**YOUR INSTRUCTIONS**
Among the lines below, count those with the word "Label". Answer with the number only.

**DATA FOR PROCESSING**
★ ★ ★ ★

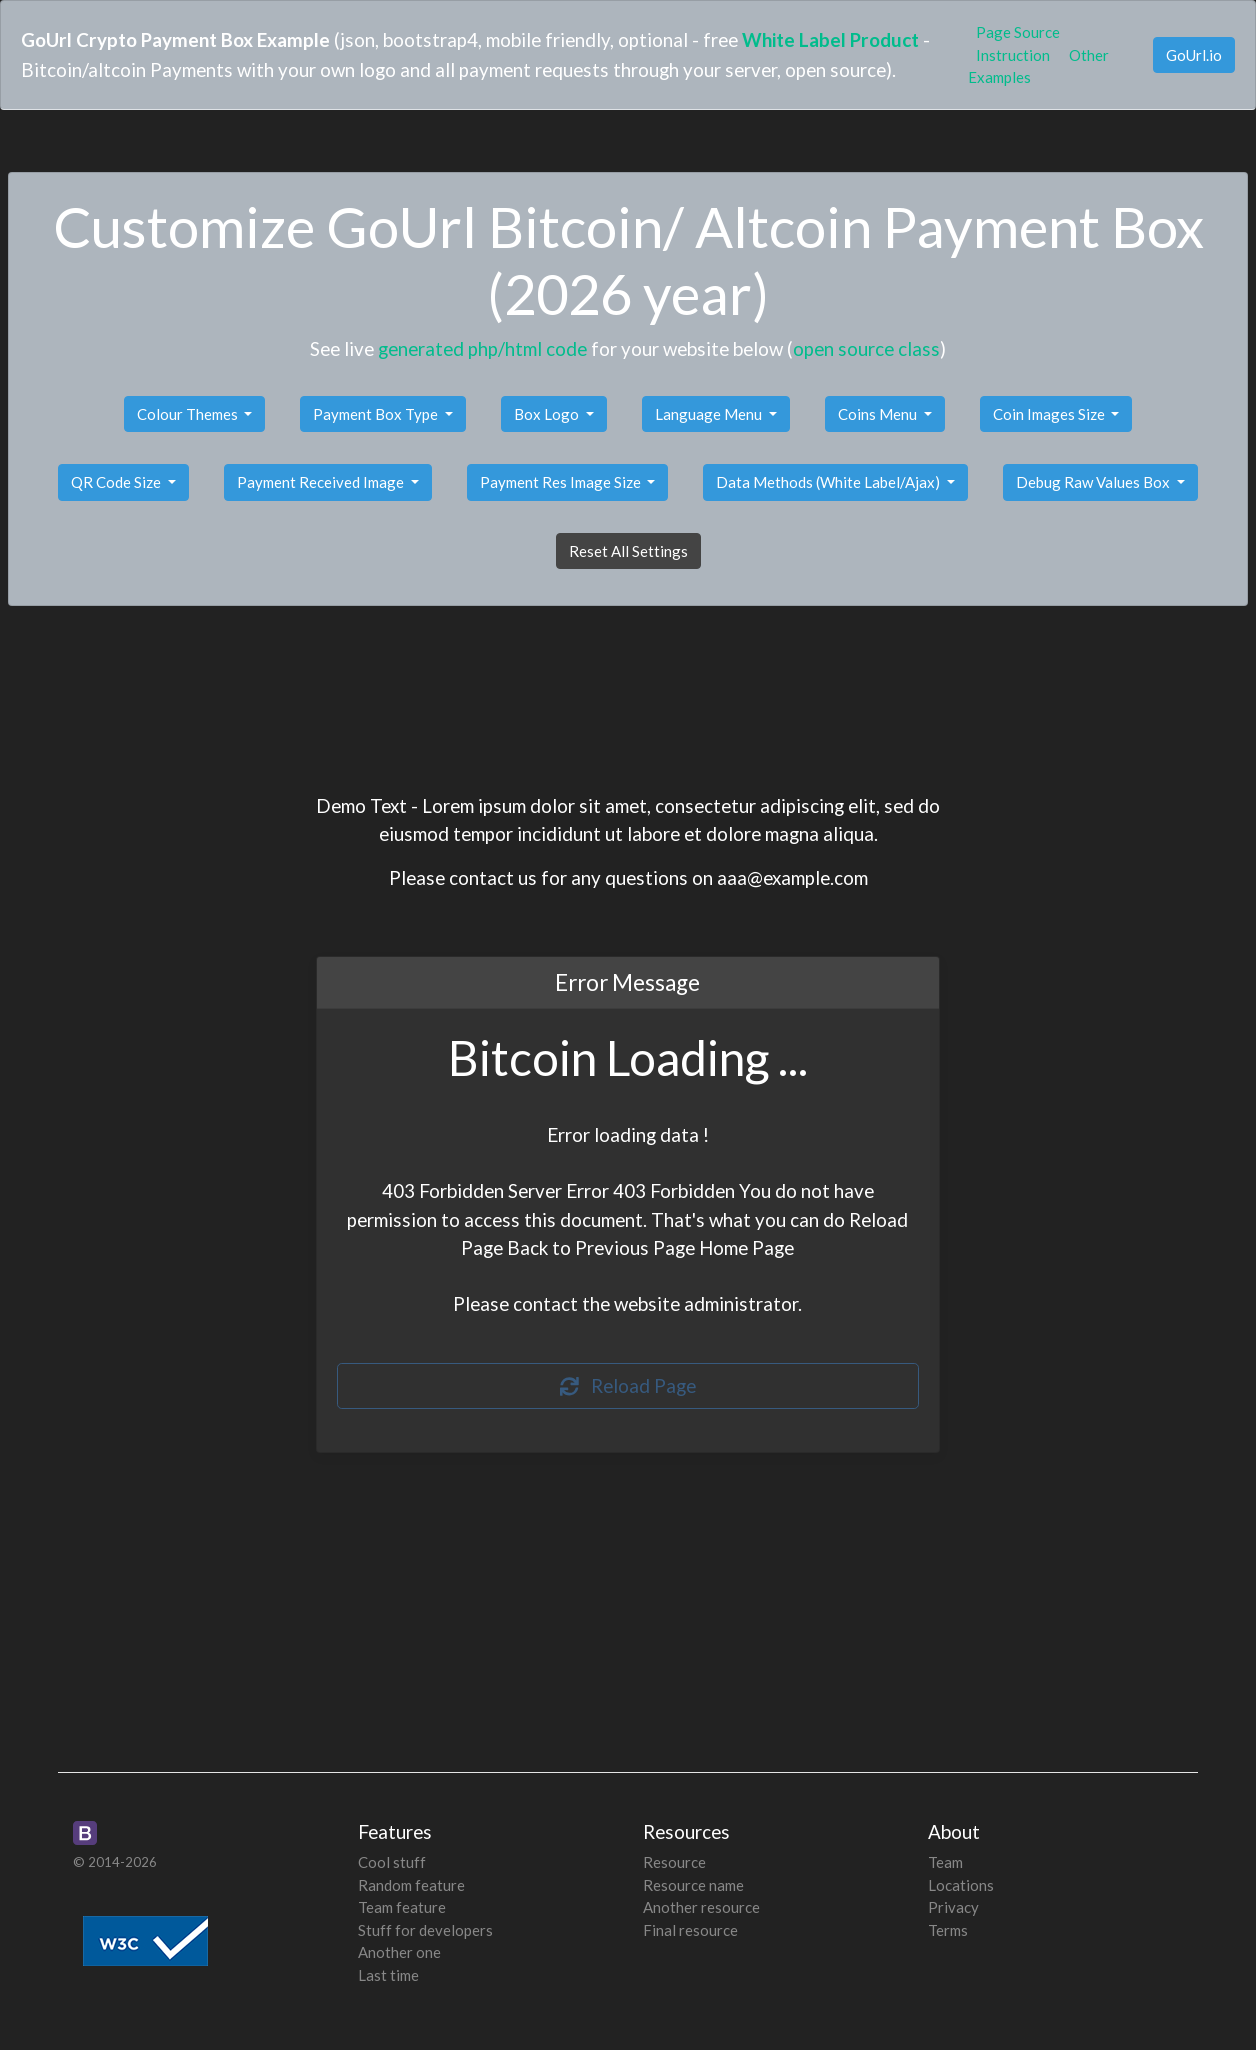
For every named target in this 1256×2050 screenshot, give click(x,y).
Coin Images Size (1050, 414)
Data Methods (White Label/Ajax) (829, 482)
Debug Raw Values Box (1094, 482)
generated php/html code (482, 348)
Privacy (953, 1907)
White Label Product (830, 39)
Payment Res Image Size (562, 482)
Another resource (701, 1907)
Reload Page (628, 1385)
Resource (674, 1862)
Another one (399, 1952)
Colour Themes (189, 414)
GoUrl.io (1194, 55)
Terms (948, 1930)
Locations (961, 1885)
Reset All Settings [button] (628, 551)
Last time (388, 1975)
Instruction (1013, 55)
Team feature (402, 1907)
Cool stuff (392, 1862)
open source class (866, 348)
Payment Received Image (322, 482)
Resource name (693, 1885)
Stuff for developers (425, 1930)
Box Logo (548, 414)
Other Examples (1038, 66)
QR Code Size (117, 482)
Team (945, 1862)
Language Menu (710, 414)
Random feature (411, 1885)
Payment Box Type (377, 414)
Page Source (1018, 32)
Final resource (690, 1930)
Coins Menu (879, 414)
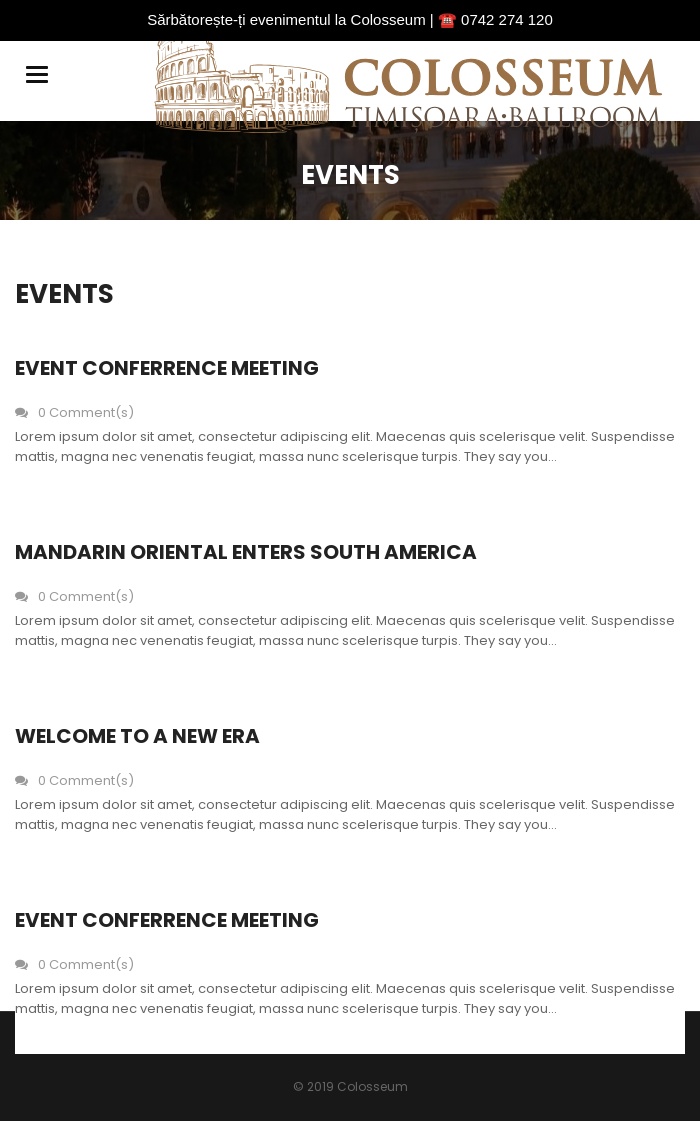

★ ★ ★ ★

**RESPONSE TO THIS TASK**
2